Brown begins with an introductory section on the range of Christological interpretations available today, that is, from nonscholarly conservatism through both scholarly and nonscholarly liberalism to moderate scholarly conservativism. He follows that with a series of chapters which show, among other things, that one must sort out various Christologies (there is no such thing as one New Testament Christology) and what these facets of understanding indeed teach us. Within that discussion, he assesses a series of perennially asked questions: Does the New Testament call Jesus "God" What consciousness did Jesus have of his divinity? What is the significance of "preministry" Christologies (that is, the infancy of Jesus; his youth)? What connections are there or could there be between "high Christologies" like that found in John's Prologue with Christologies found in the synoptics?

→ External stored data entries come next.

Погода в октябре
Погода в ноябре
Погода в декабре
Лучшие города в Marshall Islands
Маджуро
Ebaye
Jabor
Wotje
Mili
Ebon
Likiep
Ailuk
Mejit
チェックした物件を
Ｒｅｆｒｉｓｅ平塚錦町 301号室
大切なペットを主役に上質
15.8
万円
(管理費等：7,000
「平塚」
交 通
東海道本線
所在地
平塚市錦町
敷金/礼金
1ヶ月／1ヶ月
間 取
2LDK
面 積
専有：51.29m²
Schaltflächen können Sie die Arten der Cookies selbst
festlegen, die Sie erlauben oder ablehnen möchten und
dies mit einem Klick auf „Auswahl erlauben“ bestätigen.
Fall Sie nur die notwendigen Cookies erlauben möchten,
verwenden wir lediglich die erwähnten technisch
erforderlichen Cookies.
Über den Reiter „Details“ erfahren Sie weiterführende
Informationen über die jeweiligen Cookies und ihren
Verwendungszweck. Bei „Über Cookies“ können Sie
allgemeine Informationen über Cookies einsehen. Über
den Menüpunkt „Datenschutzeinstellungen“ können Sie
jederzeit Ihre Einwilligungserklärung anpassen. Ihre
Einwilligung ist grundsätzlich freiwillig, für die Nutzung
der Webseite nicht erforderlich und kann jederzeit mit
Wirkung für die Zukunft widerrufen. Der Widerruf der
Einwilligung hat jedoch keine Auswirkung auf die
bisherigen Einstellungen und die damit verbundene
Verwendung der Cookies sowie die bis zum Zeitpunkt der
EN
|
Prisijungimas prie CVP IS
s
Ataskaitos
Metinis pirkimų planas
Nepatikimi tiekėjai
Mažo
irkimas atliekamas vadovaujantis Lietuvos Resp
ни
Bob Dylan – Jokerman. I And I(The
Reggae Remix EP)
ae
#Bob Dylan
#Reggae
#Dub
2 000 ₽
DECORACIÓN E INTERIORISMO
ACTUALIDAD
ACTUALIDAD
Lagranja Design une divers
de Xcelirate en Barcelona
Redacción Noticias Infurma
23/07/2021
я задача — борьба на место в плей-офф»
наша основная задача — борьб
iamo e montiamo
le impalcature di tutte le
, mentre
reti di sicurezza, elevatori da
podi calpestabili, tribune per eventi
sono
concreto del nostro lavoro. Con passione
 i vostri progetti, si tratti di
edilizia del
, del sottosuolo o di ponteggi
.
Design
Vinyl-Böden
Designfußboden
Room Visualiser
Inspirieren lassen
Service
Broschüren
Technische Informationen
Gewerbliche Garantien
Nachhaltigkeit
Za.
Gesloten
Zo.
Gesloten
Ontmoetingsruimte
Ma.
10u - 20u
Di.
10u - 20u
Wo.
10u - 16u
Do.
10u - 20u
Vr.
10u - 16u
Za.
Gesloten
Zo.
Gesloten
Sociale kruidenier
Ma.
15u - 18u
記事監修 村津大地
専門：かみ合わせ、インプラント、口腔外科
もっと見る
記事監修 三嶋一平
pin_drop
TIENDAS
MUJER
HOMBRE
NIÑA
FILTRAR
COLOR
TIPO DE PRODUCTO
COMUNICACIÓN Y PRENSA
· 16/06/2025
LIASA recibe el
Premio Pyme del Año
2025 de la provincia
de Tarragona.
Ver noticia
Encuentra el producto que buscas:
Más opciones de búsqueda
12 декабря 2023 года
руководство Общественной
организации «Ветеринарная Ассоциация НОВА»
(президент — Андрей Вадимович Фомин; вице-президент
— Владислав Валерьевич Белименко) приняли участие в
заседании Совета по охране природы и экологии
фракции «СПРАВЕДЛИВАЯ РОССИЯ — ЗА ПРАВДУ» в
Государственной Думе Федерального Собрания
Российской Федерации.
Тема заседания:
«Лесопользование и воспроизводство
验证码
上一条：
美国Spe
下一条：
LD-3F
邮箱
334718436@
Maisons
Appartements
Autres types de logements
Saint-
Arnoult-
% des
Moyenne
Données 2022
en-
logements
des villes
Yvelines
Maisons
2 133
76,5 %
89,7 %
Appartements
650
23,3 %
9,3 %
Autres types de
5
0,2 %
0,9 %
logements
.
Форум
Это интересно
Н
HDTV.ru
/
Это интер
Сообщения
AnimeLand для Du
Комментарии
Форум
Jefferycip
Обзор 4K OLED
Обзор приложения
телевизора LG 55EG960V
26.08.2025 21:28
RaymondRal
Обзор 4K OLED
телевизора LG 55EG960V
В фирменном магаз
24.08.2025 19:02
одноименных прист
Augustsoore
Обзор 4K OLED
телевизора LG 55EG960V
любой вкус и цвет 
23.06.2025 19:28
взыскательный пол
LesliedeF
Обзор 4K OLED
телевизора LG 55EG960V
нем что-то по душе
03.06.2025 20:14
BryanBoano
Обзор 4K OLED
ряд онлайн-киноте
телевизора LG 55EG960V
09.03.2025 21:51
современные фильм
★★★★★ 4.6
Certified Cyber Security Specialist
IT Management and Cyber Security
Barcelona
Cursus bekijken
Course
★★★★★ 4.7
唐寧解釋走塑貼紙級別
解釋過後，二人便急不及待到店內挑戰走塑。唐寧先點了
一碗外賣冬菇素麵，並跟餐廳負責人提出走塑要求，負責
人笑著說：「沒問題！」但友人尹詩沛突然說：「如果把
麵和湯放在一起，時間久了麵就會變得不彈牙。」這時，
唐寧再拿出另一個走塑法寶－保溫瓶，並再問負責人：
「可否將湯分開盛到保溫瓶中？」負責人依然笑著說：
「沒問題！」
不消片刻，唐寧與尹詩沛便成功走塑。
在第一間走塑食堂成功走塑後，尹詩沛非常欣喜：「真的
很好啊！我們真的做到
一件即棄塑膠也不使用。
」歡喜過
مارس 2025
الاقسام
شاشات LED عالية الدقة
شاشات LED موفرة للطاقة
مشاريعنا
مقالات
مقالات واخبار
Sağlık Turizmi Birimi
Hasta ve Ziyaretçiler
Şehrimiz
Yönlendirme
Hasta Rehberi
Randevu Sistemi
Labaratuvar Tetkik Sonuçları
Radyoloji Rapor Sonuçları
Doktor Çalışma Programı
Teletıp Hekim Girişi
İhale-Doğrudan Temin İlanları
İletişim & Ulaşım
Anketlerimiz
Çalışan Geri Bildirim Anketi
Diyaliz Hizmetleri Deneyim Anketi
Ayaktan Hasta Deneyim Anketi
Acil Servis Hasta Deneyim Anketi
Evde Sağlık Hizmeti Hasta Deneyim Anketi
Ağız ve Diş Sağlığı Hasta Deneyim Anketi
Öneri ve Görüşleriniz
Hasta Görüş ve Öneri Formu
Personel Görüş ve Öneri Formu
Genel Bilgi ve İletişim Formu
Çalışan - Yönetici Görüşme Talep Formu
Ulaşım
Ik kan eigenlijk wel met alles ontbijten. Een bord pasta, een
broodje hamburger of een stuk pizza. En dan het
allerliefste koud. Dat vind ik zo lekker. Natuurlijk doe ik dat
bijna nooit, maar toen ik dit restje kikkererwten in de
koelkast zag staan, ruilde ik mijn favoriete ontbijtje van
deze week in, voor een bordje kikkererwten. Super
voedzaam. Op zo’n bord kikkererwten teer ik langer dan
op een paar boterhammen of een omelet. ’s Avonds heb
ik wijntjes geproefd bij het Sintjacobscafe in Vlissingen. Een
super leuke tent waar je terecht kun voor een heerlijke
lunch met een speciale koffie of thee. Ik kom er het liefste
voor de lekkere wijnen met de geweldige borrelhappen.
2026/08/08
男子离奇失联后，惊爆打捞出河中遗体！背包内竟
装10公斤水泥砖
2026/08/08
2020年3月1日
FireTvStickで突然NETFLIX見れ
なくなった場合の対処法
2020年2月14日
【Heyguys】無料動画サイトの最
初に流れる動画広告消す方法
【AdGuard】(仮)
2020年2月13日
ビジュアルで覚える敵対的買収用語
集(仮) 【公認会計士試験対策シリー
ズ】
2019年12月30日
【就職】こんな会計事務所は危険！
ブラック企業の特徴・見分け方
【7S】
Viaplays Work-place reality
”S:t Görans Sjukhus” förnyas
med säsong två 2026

In passing, Brown then makes judgments about the work of both exegetes and systematic theologians. More detailed questions are laid out in a series of appendices. The very brief annotated bibliography is a thermometer of Brown's own predilections: he would identify himself with biblical scholars like James Dunn, Joseph Fitzmyer, John Meier, and Reginald Fuller as well as theologians like Walter Kasper. His disdain for the "Jesus Seminar" circle is patent.
Brown's book would be of interest to anyone who seeks to see a lucid argument for the fruits of biblical scholarship put to the service of the Christian theological tradition. In that sense its value is exemplary not only for Christology but for its power to correlate New Testament research to theological reflection. I can easily see it as a text for serious, nontechnical classes in the New Testament.